WHAT NEEDS TO BE DONE —
Your job is to print the listing exactly.

SOURCE DATA —
/---
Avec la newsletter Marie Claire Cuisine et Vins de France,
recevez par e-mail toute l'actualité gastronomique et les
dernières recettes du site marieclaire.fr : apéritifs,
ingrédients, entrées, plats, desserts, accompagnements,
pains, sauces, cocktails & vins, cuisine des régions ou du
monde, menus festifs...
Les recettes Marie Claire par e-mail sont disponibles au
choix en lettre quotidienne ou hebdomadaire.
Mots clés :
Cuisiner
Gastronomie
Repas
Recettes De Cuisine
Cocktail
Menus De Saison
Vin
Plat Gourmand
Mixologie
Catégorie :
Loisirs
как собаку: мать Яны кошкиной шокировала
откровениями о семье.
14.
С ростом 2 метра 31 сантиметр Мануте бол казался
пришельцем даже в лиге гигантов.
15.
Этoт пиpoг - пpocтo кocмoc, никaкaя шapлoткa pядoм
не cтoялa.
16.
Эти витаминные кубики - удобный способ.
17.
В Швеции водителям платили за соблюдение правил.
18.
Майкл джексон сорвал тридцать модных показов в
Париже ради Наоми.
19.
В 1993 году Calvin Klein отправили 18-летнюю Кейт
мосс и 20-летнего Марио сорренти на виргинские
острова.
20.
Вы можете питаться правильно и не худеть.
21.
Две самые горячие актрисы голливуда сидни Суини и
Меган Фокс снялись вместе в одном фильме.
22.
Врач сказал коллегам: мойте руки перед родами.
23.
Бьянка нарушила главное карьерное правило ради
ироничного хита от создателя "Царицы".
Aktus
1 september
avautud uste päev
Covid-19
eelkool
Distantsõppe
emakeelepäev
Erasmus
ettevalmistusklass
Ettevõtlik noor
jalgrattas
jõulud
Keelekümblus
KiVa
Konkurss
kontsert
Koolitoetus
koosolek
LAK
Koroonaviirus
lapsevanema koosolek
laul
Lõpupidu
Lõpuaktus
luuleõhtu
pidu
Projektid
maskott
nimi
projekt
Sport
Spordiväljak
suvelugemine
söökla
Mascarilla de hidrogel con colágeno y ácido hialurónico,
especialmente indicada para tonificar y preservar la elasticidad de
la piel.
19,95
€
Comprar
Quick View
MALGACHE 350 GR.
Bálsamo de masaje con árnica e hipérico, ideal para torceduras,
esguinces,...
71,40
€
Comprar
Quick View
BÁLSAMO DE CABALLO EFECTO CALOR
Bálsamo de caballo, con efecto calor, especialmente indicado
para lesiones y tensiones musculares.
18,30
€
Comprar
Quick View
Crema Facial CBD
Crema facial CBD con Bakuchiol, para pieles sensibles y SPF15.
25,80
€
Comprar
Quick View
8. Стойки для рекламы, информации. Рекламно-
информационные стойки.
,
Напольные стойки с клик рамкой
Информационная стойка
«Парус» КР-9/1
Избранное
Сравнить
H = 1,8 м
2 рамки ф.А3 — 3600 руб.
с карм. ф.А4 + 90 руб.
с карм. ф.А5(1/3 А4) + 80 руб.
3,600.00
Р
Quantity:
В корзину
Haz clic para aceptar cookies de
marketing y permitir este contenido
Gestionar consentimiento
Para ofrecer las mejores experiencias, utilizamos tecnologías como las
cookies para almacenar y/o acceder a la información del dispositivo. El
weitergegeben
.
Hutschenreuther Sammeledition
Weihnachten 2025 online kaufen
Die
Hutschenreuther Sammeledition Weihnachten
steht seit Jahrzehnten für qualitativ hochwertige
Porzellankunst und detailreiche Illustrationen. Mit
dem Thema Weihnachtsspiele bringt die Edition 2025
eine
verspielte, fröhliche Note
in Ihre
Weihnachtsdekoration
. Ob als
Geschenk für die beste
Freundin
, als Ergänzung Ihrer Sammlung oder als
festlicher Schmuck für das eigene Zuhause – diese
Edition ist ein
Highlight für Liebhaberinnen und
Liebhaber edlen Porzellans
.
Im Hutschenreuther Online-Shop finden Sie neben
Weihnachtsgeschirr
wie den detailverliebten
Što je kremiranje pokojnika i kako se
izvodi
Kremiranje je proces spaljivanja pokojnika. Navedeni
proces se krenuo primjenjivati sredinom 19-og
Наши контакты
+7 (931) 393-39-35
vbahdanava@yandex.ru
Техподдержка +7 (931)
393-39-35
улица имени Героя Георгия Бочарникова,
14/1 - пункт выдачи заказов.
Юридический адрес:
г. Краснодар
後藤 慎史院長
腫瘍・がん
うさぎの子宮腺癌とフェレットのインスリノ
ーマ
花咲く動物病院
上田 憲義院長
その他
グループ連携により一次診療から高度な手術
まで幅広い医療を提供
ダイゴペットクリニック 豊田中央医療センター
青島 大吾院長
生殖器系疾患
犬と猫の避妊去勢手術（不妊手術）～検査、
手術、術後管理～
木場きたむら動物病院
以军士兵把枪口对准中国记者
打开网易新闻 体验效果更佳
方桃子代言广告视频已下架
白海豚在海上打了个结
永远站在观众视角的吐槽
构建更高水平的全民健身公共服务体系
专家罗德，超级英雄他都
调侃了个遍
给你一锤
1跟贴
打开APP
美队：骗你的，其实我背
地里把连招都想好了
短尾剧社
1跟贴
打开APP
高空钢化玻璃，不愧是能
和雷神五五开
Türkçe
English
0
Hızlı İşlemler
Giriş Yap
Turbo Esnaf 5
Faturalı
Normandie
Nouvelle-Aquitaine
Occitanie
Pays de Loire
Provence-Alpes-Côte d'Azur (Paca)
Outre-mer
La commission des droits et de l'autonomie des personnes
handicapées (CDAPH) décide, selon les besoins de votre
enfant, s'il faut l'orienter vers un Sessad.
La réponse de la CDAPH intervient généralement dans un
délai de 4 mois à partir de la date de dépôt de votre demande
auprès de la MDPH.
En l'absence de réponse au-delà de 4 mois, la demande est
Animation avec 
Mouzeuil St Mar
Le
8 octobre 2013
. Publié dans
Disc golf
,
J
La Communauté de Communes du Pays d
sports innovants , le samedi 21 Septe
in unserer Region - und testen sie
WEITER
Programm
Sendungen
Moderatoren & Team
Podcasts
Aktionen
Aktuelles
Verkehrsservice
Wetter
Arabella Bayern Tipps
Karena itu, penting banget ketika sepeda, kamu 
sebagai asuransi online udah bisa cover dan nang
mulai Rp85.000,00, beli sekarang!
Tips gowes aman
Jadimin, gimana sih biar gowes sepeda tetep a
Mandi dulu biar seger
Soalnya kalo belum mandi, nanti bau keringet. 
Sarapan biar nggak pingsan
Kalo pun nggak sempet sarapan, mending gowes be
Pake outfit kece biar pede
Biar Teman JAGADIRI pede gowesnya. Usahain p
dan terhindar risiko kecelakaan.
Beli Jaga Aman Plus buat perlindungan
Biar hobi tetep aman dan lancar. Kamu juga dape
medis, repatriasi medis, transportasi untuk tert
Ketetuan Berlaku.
\---
RESULT OF THE TASK —
Avec la newsletter Marie Claire Cuisine et Vins de France,
recevez par e-mail toute l'actualité gastronomique et les
dernières recettes du site marieclaire.fr : apéritifs,
ingrédients, entrées, plats, desserts, accompagnements,
pains, sauces, cocktails & vins, cuisine des régions ou du
monde, menus festifs...
Les recettes Marie Claire par e-mail sont disponibles au
choix en lettre quotidienne ou hebdomadaire.
Mots clés :
Cuisiner
Gastronomie
Repas
Recettes De Cuisine
Cocktail
Menus De Saison
Vin
Plat Gourmand
Mixologie
Catégorie :
Loisirs
как собаку: мать Яны кошкиной шокировала
откровениями о семье.
14.
С ростом 2 метра 31 сантиметр Мануте бол казался
пришельцем даже в лиге гигантов.
15.
Этoт пиpoг - пpocтo кocмoc, никaкaя шapлoткa pядoм
не cтoялa.
16.
Эти витаминные кубики - удобный способ.
17.
В Швеции водителям платили за соблюдение правил.
18.
Майкл джексон сорвал тридцать модных показов в
Париже ради Наоми.
19.
В 1993 году Calvin Klein отправили 18-летнюю Кейт
мосс и 20-летнего Марио сорренти на виргинские
острова.
20.
Вы можете питаться правильно и не худеть.
21.
Две самые горячие актрисы голливуда сидни Суини и
Меган Фокс снялись вместе в одном фильме.
22.
Врач сказал коллегам: мойте руки перед родами.
23.
Бьянка нарушила главное карьерное правило ради
ироничного хита от создателя "Царицы".
Aktus
1 september
avautud uste päev
Covid-19
eelkool
Distantsõppe
emakeelepäev
Erasmus
ettevalmistusklass
Ettevõtlik noor
jalgrattas
jõulud
Keelekümblus
KiVa
Konkurss
kontsert
Koolitoetus
koosolek
LAK
Koroonaviirus
lapsevanema koosolek
laul
Lõpupidu
Lõpuaktus
luuleõhtu
pidu
Projektid
maskott
nimi
projekt
Sport
Spordiväljak
suvelugemine
söökla
Mascarilla de hidrogel con colágeno y ácido hialurónico,
especialmente indicada para tonificar y preservar la elasticidad de
la piel.
19,95
€
Comprar
Quick View
MALGACHE 350 GR.
Bálsamo de masaje con árnica e hipérico, ideal para torceduras,
esguinces,...
71,40
€
Comprar
Quick View
BÁLSAMO DE CABALLO EFECTO CALOR
Bálsamo de caballo, con efecto calor, especialmente indicado
para lesiones y tensiones musculares.
18,30
€
Comprar
Quick View
Crema Facial CBD
Crema facial CBD con Bakuchiol, para pieles sensibles y SPF15.
25,80
€
Comprar
Quick View
8. Стойки для рекламы, информации. Рекламно-
информационные стойки.
,
Напольные стойки с клик рамкой
Информационная стойка
«Парус» КР-9/1
Избранное
Сравнить
H = 1,8 м
2 рамки ф.А3 — 3600 руб.
с карм. ф.А4 + 90 руб.
с карм. ф.А5(1/3 А4) + 80 руб.
3,600.00
Р
Quantity:
В корзину
Haz clic para aceptar cookies de
marketing y permitir este contenido
Gestionar consentimiento
Para ofrecer las mejores experiencias, utilizamos tecnologías como las
cookies para almacenar y/o acceder a la información del dispositivo. El
weitergegeben
.
Hutschenreuther Sammeledition
Weihnachten 2025 online kaufen
Die
Hutschenreuther Sammeledition Weihnachten
steht seit Jahrzehnten für qualitativ hochwertige
Porzellankunst und detailreiche Illustrationen. Mit
dem Thema Weihnachtsspiele bringt die Edition 2025
eine
verspielte, fröhliche Note
in Ihre
Weihnachtsdekoration
. Ob als
Geschenk für die beste
Freundin
, als Ergänzung Ihrer Sammlung oder als
festlicher Schmuck für das eigene Zuhause – diese
Edition ist ein
Highlight für Liebhaberinnen und
Liebhaber edlen Porzellans
.
Im Hutschenreuther Online-Shop finden Sie neben
Weihnachtsgeschirr
wie den detailverliebten
Što je kremiranje pokojnika i kako se
izvodi
Kremiranje je proces spaljivanja pokojnika. Navedeni
proces se krenuo primjenjivati sredinom 19-og
Наши контакты
+7 (931) 393-39-35
vbahdanava@yandex.ru
Техподдержка +7 (931)
393-39-35
улица имени Героя Георгия Бочарникова,
14/1 - пункт выдачи заказов.
Юридический адрес:
г. Краснодар
後藤 慎史院長
腫瘍・がん
うさぎの子宮腺癌とフェレットのインスリノ
ーマ
花咲く動物病院
上田 憲義院長
その他
グループ連携により一次診療から高度な手術
まで幅広い医療を提供
ダイゴペットクリニック 豊田中央医療センター
青島 大吾院長
生殖器系疾患
犬と猫の避妊去勢手術（不妊手術）～検査、
手術、術後管理～
木場きたむら動物病院
以军士兵把枪口对准中国记者
打开网易新闻 体验效果更佳
方桃子代言广告视频已下架
白海豚在海上打了个结
永远站在观众视角的吐槽
构建更高水平的全民健身公共服务体系
专家罗德，超级英雄他都
调侃了个遍
给你一锤
1跟贴
打开APP
美队：骗你的，其实我背
地里把连招都想好了
短尾剧社
1跟贴
打开APP
高空钢化玻璃，不愧是能
和雷神五五开
Türkçe
English
0
Hızlı İşlemler
Giriş Yap
Turbo Esnaf 5
Faturalı
Normandie
Nouvelle-Aquitaine
Occitanie
Pays de Loire
Provence-Alpes-Côte d'Azur (Paca)
Outre-mer
La commission des droits et de l'autonomie des personnes
handicapées (CDAPH) décide, selon les besoins de votre
enfant, s'il faut l'orienter vers un Sessad.
La réponse de la CDAPH intervient généralement dans un
délai de 4 mois à partir de la date de dépôt de votre demande
auprès de la MDPH.
En l'absence de réponse au-delà de 4 mois, la demande est
Animation avec 
Mouzeuil St Mar
Le
8 octobre 2013
. Publié dans
Disc golf
,
J
La Communauté de Communes du Pays d
sports innovants , le samedi 21 Septe
in unserer Region - und testen sie
WEITER
Programm
Sendungen
Moderatoren & Team
Podcasts
Aktionen
Aktuelles
Verkehrsservice
Wetter
Arabella Bayern Tipps
Karena itu, penting banget ketika sepeda, kamu 
sebagai asuransi online udah bisa cover dan nang
mulai Rp85.000,00, beli sekarang!
Tips gowes aman
Jadimin, gimana sih biar gowes sepeda tetep a
Mandi dulu biar seger
Soalnya kalo belum mandi, nanti bau keringet. 
Sarapan biar nggak pingsan
Kalo pun nggak sempet sarapan, mending gowes be
Pake outfit kece biar pede
Biar Teman JAGADIRI pede gowesnya. Usahain p
dan terhindar risiko kecelakaan.
Beli Jaga Aman Plus buat perlindungan
Biar hobi tetep aman dan lancar. Kamu juga dape
medis, repatriasi medis, transportasi untuk tert
Ketetuan Berlaku.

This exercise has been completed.